United Company Rusal, the Russian aluminium giant run by oligarch Oleg Deripaska, is planning to list in Hong Kong by December in a huge blow to the London Stock Exchange.
London has long been considered the home of the listed mining sector, with BHP Billiton, Rio Tinto and Anglo American among the exchange's big names. Missing out on the world's biggest aluminium producer would be a hit to that reputation, according to industry bankers.
Mining sector sources said that the partial float, which would list between 10 and 20 per cent of the company's shares, could value Rusal at $20-30bn.
Goldman Sachs and Credit Suisse have been lined up as the global co-ordinators for the flotation, which is expected to be marketed in Hong Kong in November. There are likely to be two bookrunners – more junior positions – that are expected to go to BNP Paribas and a Chinese bank.

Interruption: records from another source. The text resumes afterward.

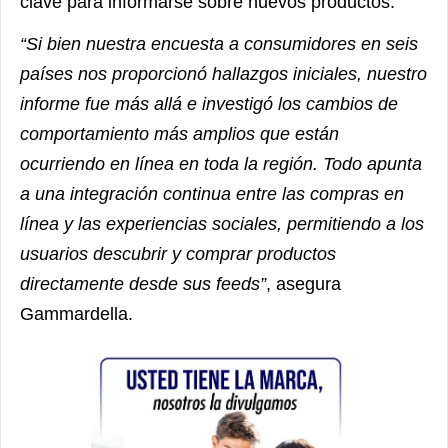
clave para informarse sobre nuevos productos.
“Si bien nuestra encuesta a consumidores en seis
países nos proporcionó hallazgos iniciales, nuestro
informe fue más allá e investigó los cambios de
comportamiento más amplios que están
ocurriendo en línea en toda la región. Todo apunta
a una integración continua entre las compras en
línea y las experiencias sociales, permitiendo a los
usuarios descubrir y comprar productos
directamente desde sus feeds”
, asegura
Gammardella.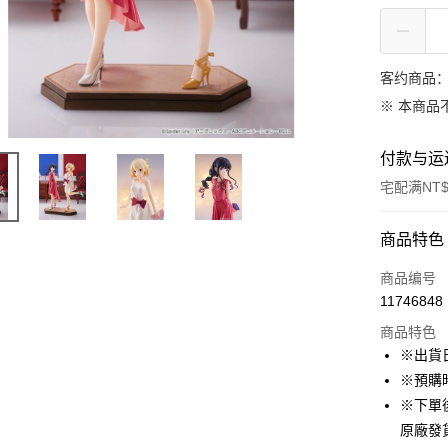
客约商品
※ 本商品
付款与运
宅配满NT$
付款方式
商品特色
信用卡一
商品编号
11746848
LINE Pay
商品特色
Apple Pay
※出貨
※預購
悠遊付
※下單
Google Pa
原廠發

BNP is one of Rusal's leading lenders, and has sat on the committee that has been restructuring the group's debts. Rusal should complete its restructuring within the next month, allowing it to start marketing a float in November.
Sources said that a secondary listing on Euronext, the Paris-based exchange, is also under consideration. A senior mining figure added that Hong Kong was attractive due to its proximity to mainland China, a major customer.
Aluminium Corporation of China, better known as Chalco, Rusal's major rival, is also listed in Hong Kong. "There is no major aluminium player in London," said one source.
Rusal has long harboured plans to float on a major exchange, and was choosing between a London and Hong Kong until the market collapse frustrated the company.
Oleg Mukhamedshin, Rusal's director of capital markets, said last month that a listing "will be possible in the next 12 to 24 months". The original plan had been to list by the end of this year, a timetable that appears to have been resurrected.
Vera Kurochkina, a Rusal spokeswoman, denied that a decision had been made on a flotation, adding that banks had not been appointed. However, just last month Ms Kurochkina was reported as saying that Rusal was technically ready for a listing.
Mr Deripaska was in the news last week fater General Motors confirmed that it would sell a 55 per cent stake in Opel and Vauxhall to Canadian vehicle parts group Magna International. Gaz, Mr Deripaska's carmaker, is a member of Magna's consortium.